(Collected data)
=== Section Start ===

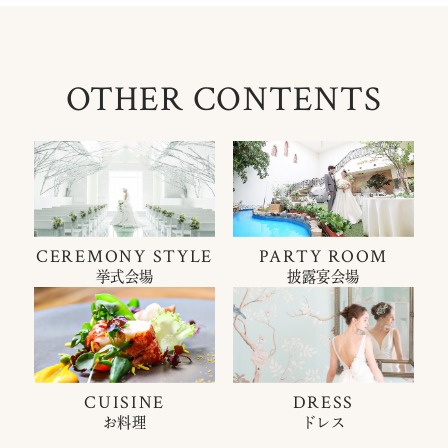
OTHER CONTENTS
CEREMONY STYLE
PARTY ROOM
挙式会場
披露宴会場
CUISINE
DRESS
お料理
ドレス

=== Section End ===

* _TASK DESCRIPTION_: Return each entry above unchanged. Leave the pictures out.

* _ANSWER TO THIS EXERCISE_:
OTHER CONTENTS
CEREMONY STYLE
PARTY ROOM
挙式会場
披露宴会場
CUISINE
DRESS
お料理
ドレス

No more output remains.